The Inflation Monster

Hello Hampton Roads,

The real estate market and the stock market are at all time highs, but you know what else has gone up in price?  Pretty much everything. The prices for food, gas, lumber, new and used cars have gone through the roof.  From last year alone here's how much prices have risen: (source: https://www.cbsnews.com/news/inflation-october-gas-prices-food/
  • Fuel (oil) up 59.1%
  • Gas up 49.6%
  • Beef up 20.1%
  • Pork up 14.1%
  • Used Cars up 26.4%
  • New Cars up 9.8%
Why is this inflation happening now, you may ask--it all boils down to too much money printing. 40% of the money in circulation was printed just last year.  When too much money floods the system it cheapens the money that's already out there, and all that money still has to compete for the same amount of goods and services, so demand goes up and prices go up.  Plus, if there are supply chain shortages like we have, that drives the price up even more. 

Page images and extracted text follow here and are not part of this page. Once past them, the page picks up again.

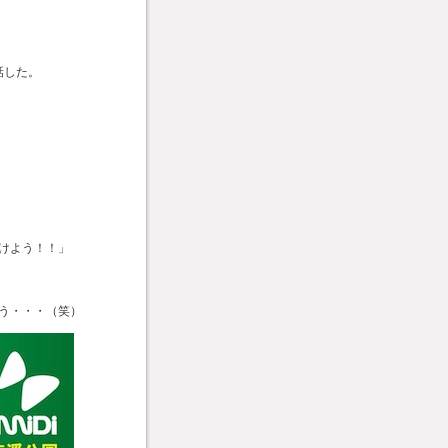
話した。
けよう！！」
う・・・（笑）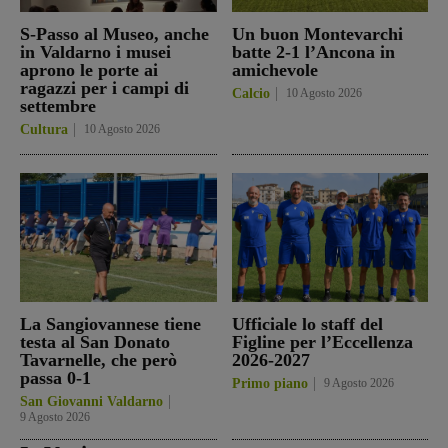
S-Passo al Museo, anche
Un buon Montevarchi
in Valdarno i musei
batte 2-1 l’Ancona in
aprono le porte ai
amichevole
ragazzi per i campi di
Calcio
10 Agosto 2026
settembre
Cultura
10 Agosto 2026
La Sangiovannese tiene
Ufficiale lo staff del
testa al San Donato
Figline per l’Eccellenza
Tavarnelle, che però
2026-2027
passa 0-1
Primo piano
9 Agosto 2026
San Giovanni Valdarno
9 Agosto 2026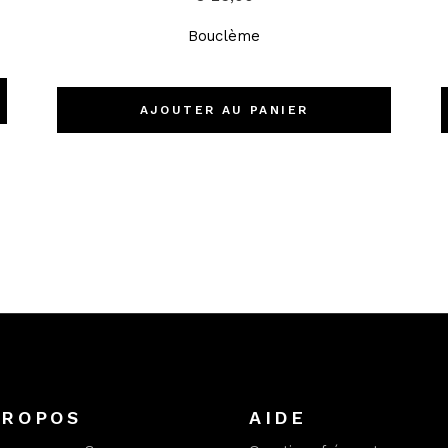
Bouclème
AJOUTER AU PANIER
PROPOS
AIDE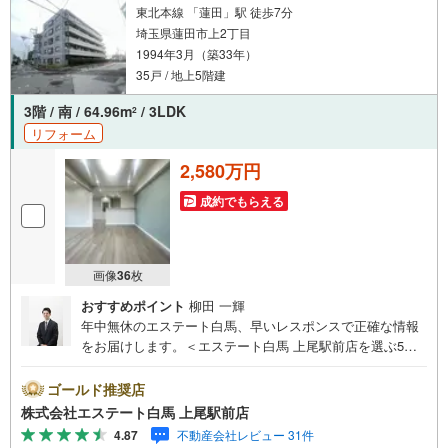
東北本線 「蓮田」駅 徒歩7分
埼玉県蓮田市上2丁目
1994年3月（築33年）
35戸 / 地上5階建
3階 / 南 / 64.96m
/ 3LDK
2
リフォーム
2,580万円
成約でもらえる
画像
36
枚
おすすめポイント
柳田 一輝
年中無休のエステート白馬、早いレスポンスで正確な情報
をお届けします。＜エステート白馬 上尾駅前店を選ぶ5つ
のポイント＞1.JR高崎線「上尾駅」から徒歩1分駅前の「イ
トーヨーカドー上尾駅前店」内に立地。2.無料駐車場完備
ゴールド推奨店
のお店立体駐車場は全480台収容可。駐車場完備してます。
株式会社エステート白馬 上尾駅前店
3.大型キッズスペース当店自慢のキッズスペースをぜひご
4.87
不動産会社レビュー 31件
覧ください。店内におむつ替えコーナーもご用意してま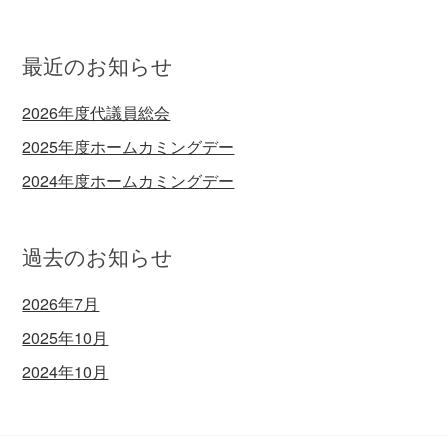
最近のお知らせ
2026年度代議員総会
2025年度ホームカミングデー
2024年度ホームカミングデー
過去のお知らせ
2026年7月
2025年10月
2024年10月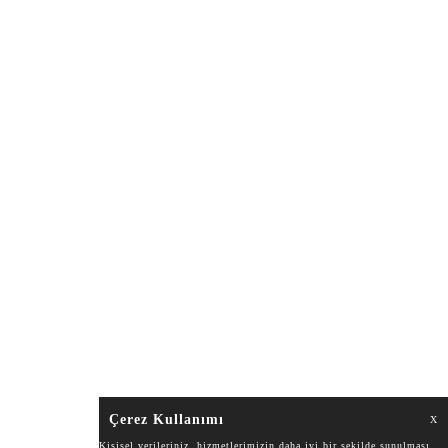
Çerez Kullanımı
X
Kişisel verileriniz, hizmetlerimizin daha iyi bir şekilde sunulması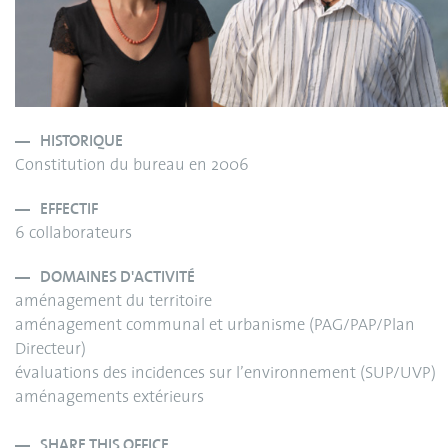
HISTORIQUE
Constitution du bureau en 2006
EFFECTIF
6 collaborateurs
DOMAINES D'ACTIVITÉ
aménagement du territoire
aménagement communal et urbanisme (PAG/PAP/Plan
Directeur)
évaluations des incidences sur l’environnement (SUP/UVP)
aménagements extérieurs
SHARE THIS OFFICE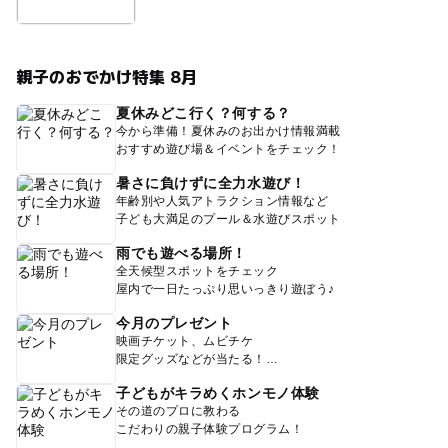
親子のおでかけ特集 8月
夏休みどこ行く？何する？
今から準備！夏休みのお出かけ情報満載
おすすめ遊び場＆イベントをチェック！
暑さに負けずに全力水遊び！
年齢別や人気アトラクション情報など
子ども大満足のプール＆水遊びスポット
雨でも遊べる場所！
全天候型スポットをチェック
屋内で一日たっぷり思いっきり遊ぼう♪
今月のプレゼント
映画チケット、ムビチケ
限定グッズなどが当たる！
子どもがキラめくホンモノ体験
その道のプロに教わる
こだわりの親子体験プログラム！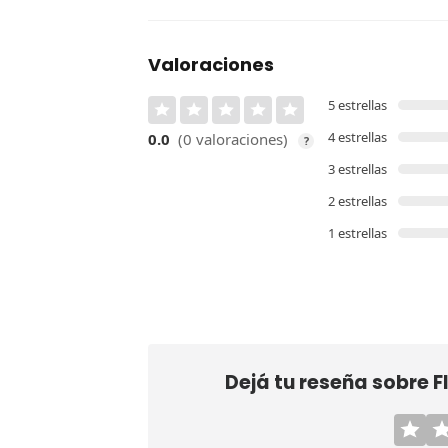
Valoraciones
5 estrellas
4 estrellas
0.0
(0 valoraciones)
?
3 estrellas
2 estrellas
1 estrellas
Dejá tu reseña sobre
F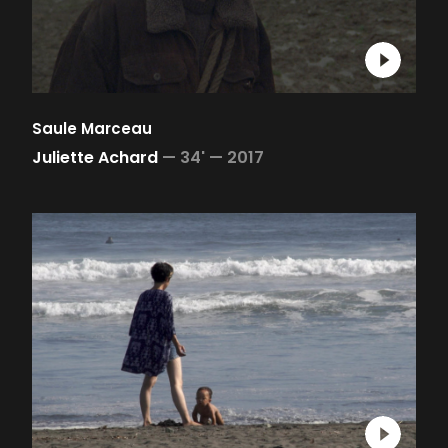
Saule Marceau
Juliette Achard
—
34' —
2017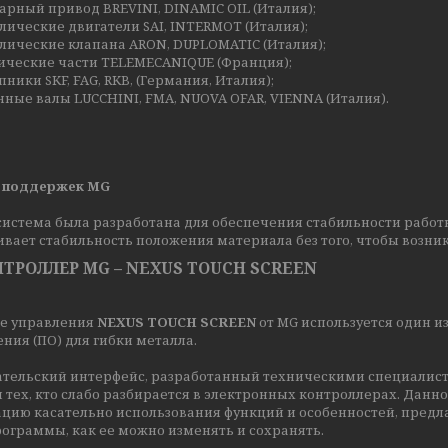
арный привод BREVINI, DINAMIC OIL (Италия);
лические двигатели SAI, INTERMOT (Италия);
лические клапана ARON, DUPLOMATIC (Италия);
рические части TELEMECANIQUE (Франция);
ники SKF, FAG, RKB, (Германия, Италия);
нные валы LUCCHINI, FMA, NUOVA OFAR, VIENNA (Италия).
 поддержек MG
истема была разработана для обеспечения стабильности работы
вает стабильность положения материала без того, чтобы возник
НТРОЛЛЕР MG – NEXUS TOUCH SCREEN
ме управления
NEXUS TOUCH SCREEN
от MG используется один 
ния (ПО) для гибки металла.
ательский интерфейс, разработанный техническими специалист
 тех, кто слабо разбирается в электронных контроллерах. Данн
цию касательно использования функций и особенностей, предл
ограммы, как ее можно изменять и сохранять.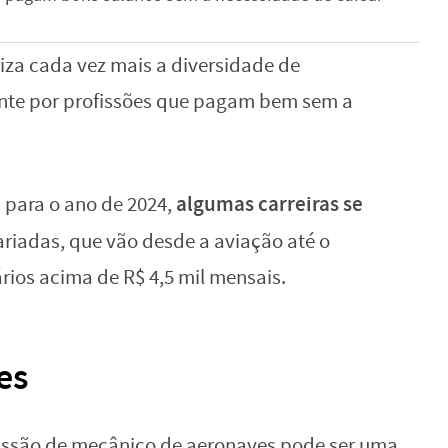
za cada vez mais a diversidade de
ente por profissões que pagam bem sem a
algumas carreiras se
 para o ano de 2024,
ariadas, que vão desde a aviação até o
ários acima de R$ 4,5 mil mensais.
es
ofissão de mecânico de aeronaves pode ser uma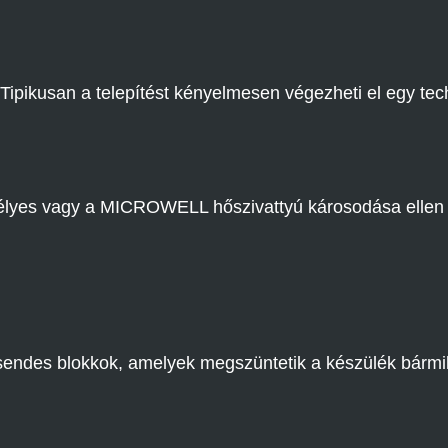
pikusan a telepítést kényelmesen végezheti el egy tec
mélyes vagy a MICROWELL hőszivattyú károsodása ellen 
 csendes blokkok, amelyek megszüntetik a készülék bármi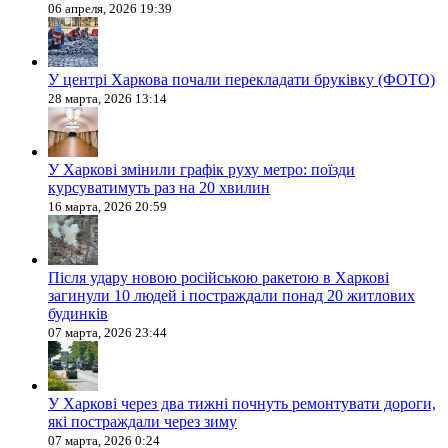
06 апреля, 2026 19:39
У центрі Харкова почали перекладати бруківку (ФОТО)
28 марта, 2026 13:14
У Харкові змінили графік руху метро: поїзди
курсуватимуть раз на 20 хвилин
16 марта, 2026 20:59
Після удару новою російською ракетою в Харкові
загинули 10 людей і постраждали понад 20 житлових
будинків
07 марта, 2026 23:44
У Харкові через два тижні почнуть ремонтувати дороги,
які постраждали через зиму
07 марта, 2026 0:24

The Bureau of Labor Statistics (BLS) recent inflation rate of 6.2% in October, based on their Consumer Price Index (CPI), was the highest rate of inflation in 31 years. Many believe that the CPI figure is too low because it doesn't include housing prices as in past years--it uses Owners Equivalent Rent (OER) instead. To determine OER, owners who own their primary residence are asked: 

            "If someone were to rent your home today, how much do you think it would rent for                monthly, unfurnished and without utilities?"

So it is their estimation of their home's monthly rental amount, which is not as accurate as home sale prices (which are also public record).  In fact, according to ShadowStats.com, if you compare inflation to how the CPI used to be calculated back in 1980, the rate is closer to 15%.

Think about this for a minute: Savings accounts pay nothing. The 10-year treasury pays 1.43%. If inflation is 6.2% then holding cash is costing you about 4.8%.  This means that the purchasing power of your money is going down and the dollar buys less and less.  Now if holding cash is costing you, the only way to preserve your purchasing power is to put it in assets whose value goes up more than the rate of inflation.

As this is a real estate blog, here's where housing comes in as hedge against inflation. Home values are contining to rise and the 30-year mortgage rate is still low, in the 3.5% range. As a buyer, taking out a 30-year loan to buy a home and pay it back in depreciating dollars puts you in the winning end of this deal. In an inflationary environment, hard assets lke real estate increase, and paying back a 30-year loan in depreciating dollars means you are paying the same numercial value for the loan but with fiat currency that is worth less and less!